Lawsuit on behalf of 55,000 migrants accuses Trump administration of torture in ICE detention centers
A class-action lawsuit filed in Los Angeles Monday on behalf of 55,000 detainees accuses the Trump administration of systematically denying adequate food, medicine, and other basic necessities to migrants in ICE facilities nationwide.
The suit alleges that the widespread mistreatment and brutal conditions inside the Trump administration's detention centers amount to torture and have driven some asylum-seekers to "accept deportation out of a desperate desire to escape."
"The atrocious conditions in immigrant detention are an open secret," said Tim Fox, co-executive director at the Civil Rights Education and Enforcement Center, one of several advocacy groups that joined the suit.
Happening now, press conference announcing class action suit against DHS + ICE for their severe lack of medical acc… https://t.co/2eOPjI4RXF— Al Otro Lado (@Al Otro Lado) 1566239409.0
The lawsuit details the horrific experiences of a number of detained immigrants, including some with chronic illnesses and disabilities.
As the Guardian reported:
Melvin Murillo Hernandez suffered allergic reactions so bad he had to be hospitalized four times. Martín Muñoz had no access to insulin for ten long days. Denied a wheelchair, Faour Abdallah Fraihat was unable to get to the cafeteria...
The plaintiffs, who live with conditions ranging from cerebral palsy and bipolar disorder to blindness and schizophrenia, accuse the US government of denying jailed migrants food, medicine, surgeries, and the most basic accommodations for disabilities.

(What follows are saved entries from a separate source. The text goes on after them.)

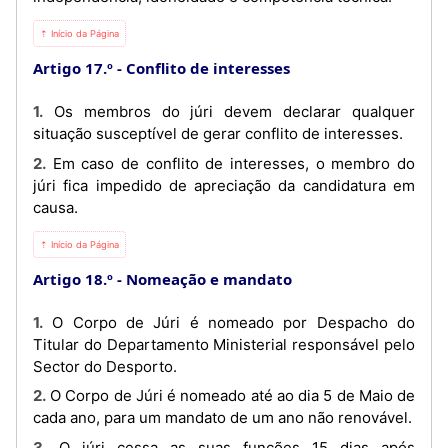
⇡ Início da Página
Artigo 17.º
Conflito de interesses
1. Os membros do júri devem declarar qualquer
situação susceptível de gerar conflito de interesses.
2. Em caso de conflito de interesses, o membro do
júri fica impedido de apreciação da candidatura em
causa.
⇡ Início da Página
Artigo 18.º
Nomeação e mandato
1. O Corpo de Júri é nomeado por Despacho do
Titular do Departamento Ministerial responsável pelo
Sector do Desporto.
2. O Corpo de Júri é nomeado até ao dia 5 de Maio de
cada ano, para um mandato de um ano não renovável.
3. O júri cessa as suas funções 15 dias após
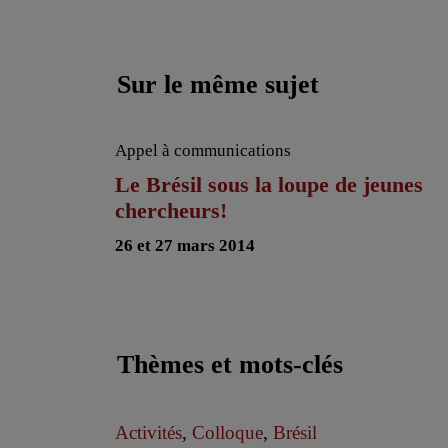
Sur le même sujet
Appel à communications
Le Brésil sous la loupe de jeunes
chercheurs!
26 et 27 mars 2014
Thèmes et mots-clés
Activités
,
Colloque
,
Brésil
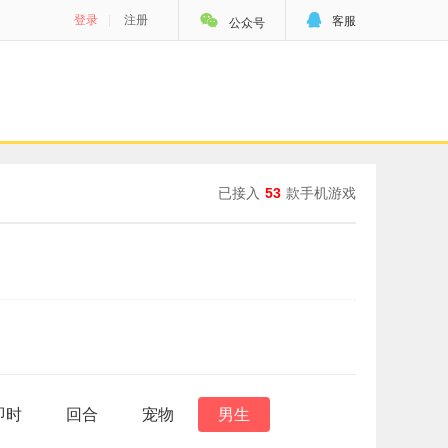


登录
|
注册
客服
公众号
已接入
53
款手机游戏
即时
回合
宠物
男生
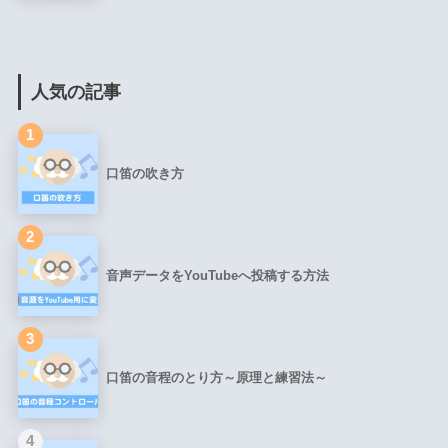
人気の記事
1
口笛の吹き方
2
音声データをYouTubeへ投稿する方法
3
口笛の音程のとり方～原理と練習法～
4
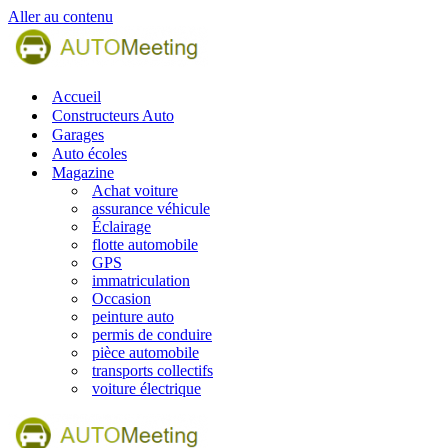
Aller au contenu
Accueil
Constructeurs Auto
Garages
Auto écoles
Magazine
Achat voiture
assurance véhicule
Éclairage
flotte automobile
GPS
immatriculation
Occasion
peinture auto
permis de conduire
pièce automobile
transports collectifs
voiture électrique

The suit filed in Los Angeles on Monday outlines individual experiences at eight different facilities, but immigration lawyers say the mistreatment is representative of systemic problems that affect tens of thousands of people. The complaint comes as the Trump administration escalates its efforts to make it harder for asylum seekers and migrants from certain countries to come to the U.S.
Lisa Graybill, deputy legal director for the Southern Poverty Law Center, noted in a statement that conditions in ICE facilities are often deadly and likely to get worse as the Trump administration rapidly expands its detention dragnet.
"This administration's horrific mistreatment of immigrants is not limited to individuals at the border," said Graybill. "The fact that immigrant detention is supposed to be civil, and not punitive, is a distinction without a difference when it comes to how detained immigrants are treated."
"At least 26 people have died [in ICE custody] since Trump took office," Graybill added, "and tens of thousands have suffered as a result of the federal government's abject failure to provide basic medical care at the facilities where taxpayers are spending billions to detain immigrants. More will suffer, and more will die, without court intervention."